2012年07月05日(木) 不正指令電磁的記録作成罪の摘発続く

 日経(H24.7.5)社会面で、パソコンを強制終了させるウイルスを作成したとして、京都府警は、中学2年の男子生徒を不正指令電磁的記録作成の非行事実で補導したと報じていた。


 最近、不正指令電磁的記録作成罪の摘発が続いている。


 この犯罪は昨年新設されたもので、ウイルス作成罪と呼ばれることがある。


 しかし、その構成要件は、不正な目的で、ユーザの意図に反する動作をさせるプログラムを作成したこと等となっているので、一般にいう「ウイルス」よりもかなり広い概念である。


 それだけに、今後も不正指令電磁的記録作成罪の摘発は続くと思われる。



2012年07月04日(水) 音楽各社が音楽配信のコピー制限を撤廃

日経(H24.7.4)1面トップで、音楽各社が、音楽配信した楽曲のコピー制限を撤廃すると報じていた。


 これまではダウンロードした楽曲を他社の音楽機器に転送して聞くことができないなどの制限があったので、ユーザーにとってはありがたい措置だろう。


 制限を撤廃したきっかけは、著作権法改正により違法ダウンロードに刑事罰を科すことができるようになったため、とのことである。


 違法ダウンロードに刑事罰を科すことには批判も強い。


 しかし、こういったコピー制限撤廃の動きをみると、この法改正は著作権者の保護と利用者の便益を調整するものと評価できるのではないだろうか。



2012年07月03日(火) 離党届を回収していない以上、離党意思が認定される

 日経(H24.7.3)4面で、民主党の階猛、辻恵両衆院議員がいったんは小沢一郎元代表に離党届を預けながらも離党しなかった事情について書いていた。


 階議員らは、執行部に提出する際には「事前に協議をしてほしい」と伝えていたのに、勝手に離党届を提出されたと不満を述べているそうである。


 しかし、当時マスコミで離党報道が散々なされていた。


 それなのに離党届を回収していないのだから、裁判の事実認定であれば、離党する意思であったとされてしまうだろう。

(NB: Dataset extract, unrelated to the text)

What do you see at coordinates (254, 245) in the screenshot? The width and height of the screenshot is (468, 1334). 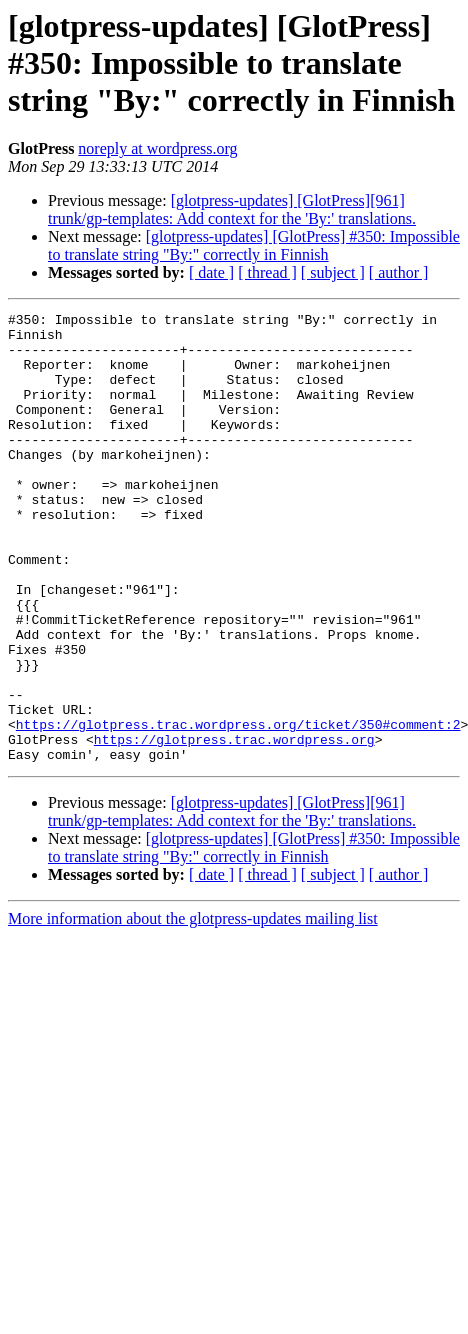 I see `[glotpress-updates] [GlotPress] #350: Impossible to translate string "By:" correctly in Finnish` at bounding box center [254, 245].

 政治のことだから、あまり法律的な話をしても仕方ないが、階猛議員も辻恵議員も弁護士出身だけに、言っていることがなさけない感じがする。



2012年07月02日(月) 株主提案権の行使が増加

 日経(H24.5.2)夕刊で、上場企業の株主が株主提案権を行使する事例が増えているという記事が載っていた。


 ただ、記事では「海外と異なり、日本では提案の数も内容も特段の制約はない。」「企業統治を向上させるために提案権のあり方を改めて考えることも必要。」とするなど、株主提案権にやや消極的なトーンであった。


 しかし、株主提案権を行使する事例が増えているといっても、上場企業のうち30件程度に過ぎない。


 上場企業は3700社くらいあるから、微々たるものである。


 つまり、まだ株主提案権が成熟しているとはいえず、それを見直すのは早計ではないだろうか。